Thursday, November 7, 2019
Anxiety
ANXIETY:
In this blog I am inviting comments from people, whether counsellors or clients. The subject is anxiety. I would like to read your descriptions of your anxiety experiences, but I am interested in anxiety which is debilitating in some way.
I have suffered from anxiety on and off throughout my life. It has been crippling at times, occasionally leading to vomiting or panic attacks. The worst experience about 20 years ago was when my perspective became 2 dimensional, literally seeing things flat instead of in 3 dimensions. I felt my brain was disintegrating somehow and I didn’t know what would happen next. I was not depressed.
Anxiety is just a word, so one can say I’m suffering from anxiety. It’s like saying I’m suffering from depression. It does not really mean anything. We can use various descriptors like, frightened, scared, feeling faint, pins and needles, terror etc. None of this seems to get across the full force of it to me. Saying it will not kill you and it will pass doesn’t help me. I’ve tried to convey the worst of the anxiety I have experienced and it is very difficult. Below is the Hamilton Anxiety Rating Scale 0 to 4, 4 being the most severe. It has been used for decades and is meant to quantify anxiety. I am trying to find ways of saying what it feels like, and I am trying to get a sense of what it feels like for other people, and this scale doesn’t do it for me.
I’m interested in people who can write good descriptive English that tells you how it feels. Descriptors and scales do not do this. What I came up with today for me to try and get the intensity of my own experience across was thinking about something else, i.e. the migraines I have suffered over the years. My worst migraine would be a severe headache centred in my right eye, vomiting and confined to bed for 48 hours and feeling that this had gone on for a lifetime. I have to say, I would rather suffer this than acute anxiety. I know where I am with a migraine. I know the worst it can do. With anxiety it always feels that it can only get worse and it will never end.
So, what is your experience?
The Hamilton Anxiety Rating Scale.
1. Anxious mood: Worries, anticipation of the worst, fearful anticipation, irritability.
2. Tension: Feelings of tension, fatigability, startle response, moved to tears easily, trembling, feelings of restlessness, inability to relax.
3. Fears: Of dark, of strangers, of being left alone, of animals, of traffic, of crowds.

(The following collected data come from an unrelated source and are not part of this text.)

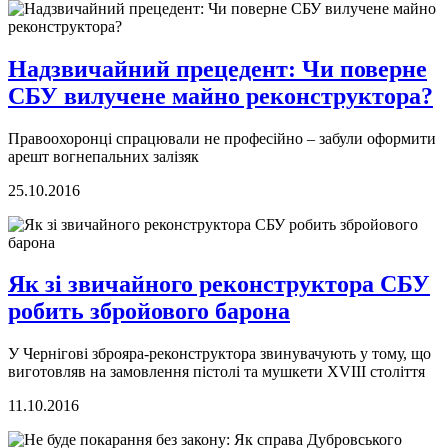
Надзвичайний прецедент: Чи поверне
СБУ вилучене майно реконструктора?
Правоохоронці спрацювали не професійно – забули оформити
арешт вогнепальних залізяк
25.10.2016
Як зі звичайного реконструктора СБУ
робить збройового барона
У Чернігові зброяра-реконструктора звинувачують у тому, що
виготовляв на замовлення пістолі та мушкети ХVIII століття
11.10.2016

4. Insomnia: Difficulty in falling asleep, broken sleep, unsatisfying sleep and fatigue on waking, dreams, nightmares, night terrors.
5. Intellectual: Difficulty in concentration, poor memory.
6. Depressed mood: Loss of interest, lack of pleasure in hobbies, depression, early waking, diurnal swing.
7. Somatic (muscular): Pains and aches, twitching, stiffness, myoclonic jerks, grinding of teeth, unsteady voice, increased muscular tone.
8. Somatic (sensory): Tinnitus, blurring of vision, hot and cold flushes, feelings of weakness, pricking sensation.
9. Cardiovascular symptoms: Tachycardia, palpitations, pain in chest, throbbing of vessels, fainting feelings, missing beat.
10. Respiratory symptoms: Pressure or constriction in chest, choking feelings, sighing, dyspnea.
11. Gastrointestinal symptoms: Difficulty in swallowing, wind abdominal pain, burning sensations, abdominal fullness, nausea, vomiting, borborygmi, looseness of bowels, loss of weight, constipation.
12. Genitourinary symptoms: Frequency of micturition, urgency of micturition, amenorrhea, menorrhagia, development of frigidity, premature ejaculation, loss of libido, impotence.
13. Autonomic symptoms: Dry mouth, flushing, pallor, tendency to sweat, giddiness, tension headache, raising of hair.
14. Behavior at interview: Fidgeting, restlessness or pacing, tremor of hands, furrowed brow, strained face, sighing or rapid respiration, facial pallor, swallowing, etc."[7]